Decentralized Multi-Agent Active Search and Tracking when Targets Outnumber Agents
Arundhati Banerjee, Jeff Schneider
TL;DR
This work tackles decentralized, asynchronous multi-agent active search and tracking when targets outnumber agents and no central controller is available. It introduces DecSTER, which fuses a sequential Monte Carlo implementation of the PHD filter with Thompson sampling to drive explore-exploit decisions in a continuous search space. Empirical results show that TS-PHD-II, which samples target cardinality from a Poisson distribution and locations from a mixture, achieves superior $OSPA$ performance across varying team sizes and target counts and remains robust to communication delays. The approach advances practical, scalable multi-agent search-and-track under uncertainty and lays groundwork for real-world deployments on autonomous systems.
Abstract
Multi-agent multi-target tracking has a wide range of applications, including wildlife patrolling, security surveillance or environment monitoring. Such algorithms often make restrictive assumptions: the number of targets and/or their initial locations may be assumed known, or agents may be pre-assigned to monitor disjoint partitions of the environment, reducing the burden of exploration. This also limits applicability when there are fewer agents than targets, since agents are unable to continuously follow the targets in their fields of view. Multi-agent tracking algorithms additionally assume inter-agent synchronization of observations, or the presence of a central controller to coordinate joint actions. Instead, we focus on the setting of decentralized multi-agent, multi-target, simultaneous active search-and-tracking with asynchronous inter-agent communication.
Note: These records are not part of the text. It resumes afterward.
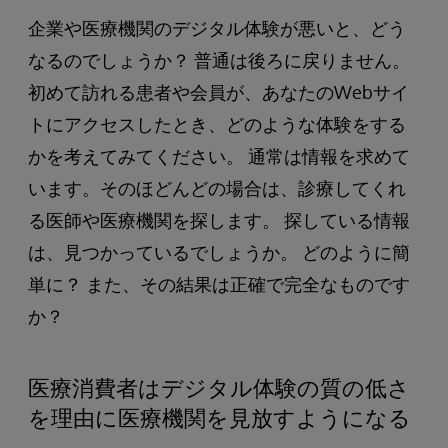
企業や医療機関のデジタル体験が悪いと、どう
なるのでしょうか？ 普通は後ろに戻りません。
初めて訪れる患者や会員が、あなたのWebサイ
トにアクセスしたとき、どのような体験をする
かを考えてみてください。 通常は情報を求めて
います。そのほどんどの場合は、診療してくれ
る医師や医療機関を探します。 探している情報
は、見つかっているでしょうか。 どのように簡
単に？ また、その結果は正確で完全なものです
か？
医療消費者はデジタル体験の質の低さ
を理由に医療機関を見放すようになる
Our proposed algorithm DecSTER uses a sequential monte carlo implementation of the probability hypothesis density filter for posterior inference combined with Thompson sampling for decentralized multi-agent decision making. We compare different action selection policies, focusing on scenarios where targets outnumber agents. In simulation, we demonstrate that DecSTER is robust to unreliable inter-agent communication and outperforms information-greedy baselines in terms of the Optimal Sub-Pattern Assignment (OSPA) metric for different numbers of targets and varying teamsizes.